The first democratically elected female Chinese leader, Taiwanese President Tsai Ing-wen, breaks that mould. A lawyer, she worked her way up the political ladder. Even so, she is up against the legacy of Confucian thinking on the island. Former vice-president Annette Lu, a pioneer feminist, sought to marry traditional Chinese conceptions of an ideal woman — soft, domestic and chaste — with modern realities. She once described the “new woman” as an educated professional who “holds a spatula with her left hand and a pen in her right hand”.

Andrea Fleschenberg, the author of Women and Politics in Asia, says women have been “roaring tigresses” in getting elected but “timid kittens” when it comes to filling the lower ranks of government with other women.

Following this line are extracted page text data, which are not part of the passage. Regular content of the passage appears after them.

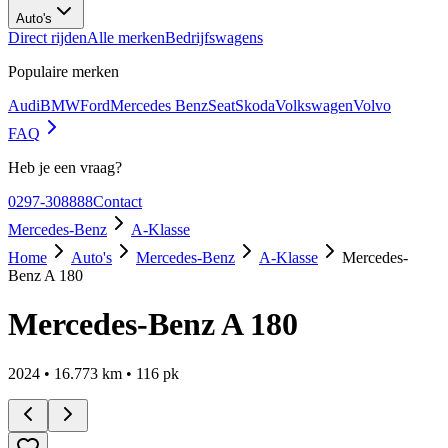
Auto's
Direct rijden
Alle merken
Bedrijfswagens
Populaire merken
Audi
BMW
Ford
Mercedes Benz
Seat
Skoda
Volkswagen
Volvo
FAQ
Heb je een vraag?
0297-308888
Contact
Mercedes-Benz
A-Klasse
Home
Auto's
Mercedes-Benz
A-Klasse
Mercedes-
Benz A 180
Mercedes-Benz A 180
2024
•
16.773
km •
116
pk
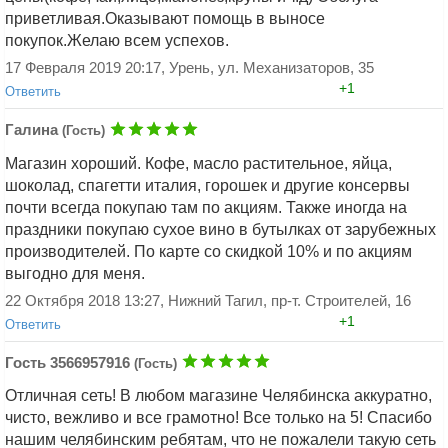
+0
приветливая.Оказывают помощь в выносе
Ответить
покупок.Желаю всем успехов.
17 Февраля 2019 20:17, Урень, ул. Механизаторов, 35
+1
Ответить
Галина
(Гость)
Магазин хороший. Кофе, масло растительное, яйца,
Добавить ответ
шоколад, спагетти италия, горошек и другие консервы
почти всегда покупаю там по акциям. Также иногда на
праздники покупаю сухое вино в бутылках от зарубежных
производителей. По карте со скидкой 10% и по акциям
Добавить ответ
выгодно для меня.
22 Октября 2018 13:27, Нижний Тагил, пр-т. Строителей, 16
+1
Ответить
Гость 3566957916
(Гость)
Отличная сеть! В любом магазине Челябинска аккуратно,
чисто, вежливо и все грамотно! Все только на 5! Спасибо
нашим челябинским ребятам, что не пожалели такую сеть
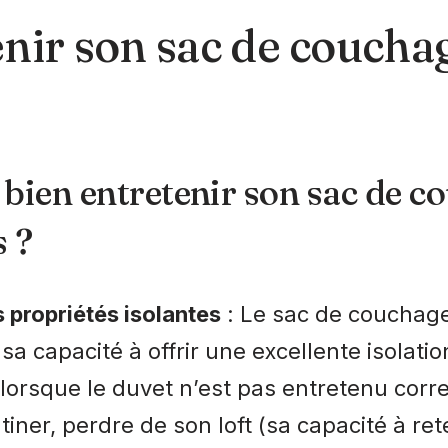
nir son sac de coucha
bien entretenir son sac de c
 ?
 propriétés isolantes
: Le sac de couchage
sa capacité à offrir une excellente isolati
orsque le duvet n’est pas entretenu corre
iner, perdre de son loft (sa capacité à reten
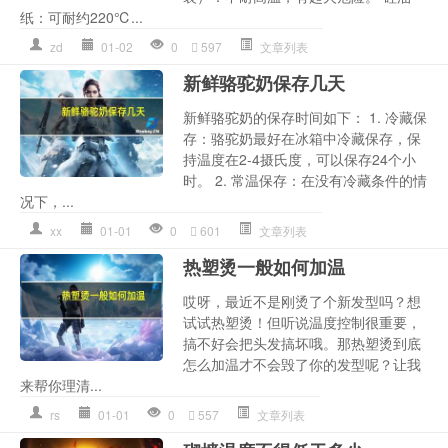
纸：可耐约220℃...
zd
01-02
0
597
文章列表
新鲜骆驼奶保存几天
新鲜骆驼奶的保存时间如下： 1. 冷藏保
存：骆驼奶最好在冰箱中冷藏保存，保
持温度在2-4摄氏度，可以保存24个小
时。 2. 常温保存：在没有冷藏条件的情
况下，...
xx
01-01
0
601
文章列表
热塑烫一般如何加温
哎呀，最近不是刚烫了个新发型吗？想
试试热塑烫！但听说温度控制很重要，
搞不好会把头发搞坏哦。那热塑烫到底
怎么加温才不会毁了你的发型呢？让我
来帮你理清...
rs
01-01
0
557
文章列表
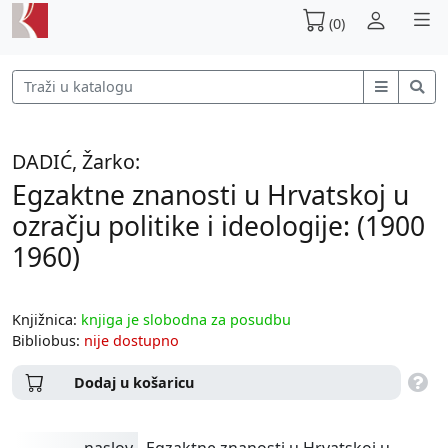
(0)
DADIĆ, Žarko:
Egzaktne znanosti u Hrvatskoj u
ozračju politike i ideologije: (1900
1960)
Knjižnica:
knjiga je slobodna za posudbu
Bibliobus:
nije dostupno
Dodaj u košaricu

Ahead of China’s 19th party congress next month, when most positions on the Politburo Standing Committee will turn over — Xi and Prime Minister Li Keqiang will stay on — the prospects for change are dim. Women have never made up more than 10 per cent of the party’s Central Committee, from whose ranks the politburo is drawn, writes Cheng Li, an expert on elite Chinese politics at the Brookings Institution.

Only two women serve on the current 25-member politburo. At least one is set to retire. And, notes Li, the most important pipeline for female replacements is empty; no woman serves as a party secretary of a province or province-level city.

Outside of the party structure, the National People’s Congress — China’s legislative body — does a better job: 23 per cent of its members are women, which is the global average for parliaments, according to data from the Inter-Parliamentary Union; the figure for the US congress is 19 per cent.

At least in theory, hopes for gender equality were higher in the revolutionary era: “Women hold up half the sky,” Mao declared. The party still counts freeing Chinese women from the bondage of arranged marriages and bringing them into the workforce as some of its most notable accomplishments.

As Xi turns back the clock, the state-sponsored All-China Women’s Federation is taking note. It piled in with criticism of Ding’s lecture and an article in one of its official publications urged more gender-equality education, arguing that “monsters and demons can only live in places where the sun doesn’t shine”.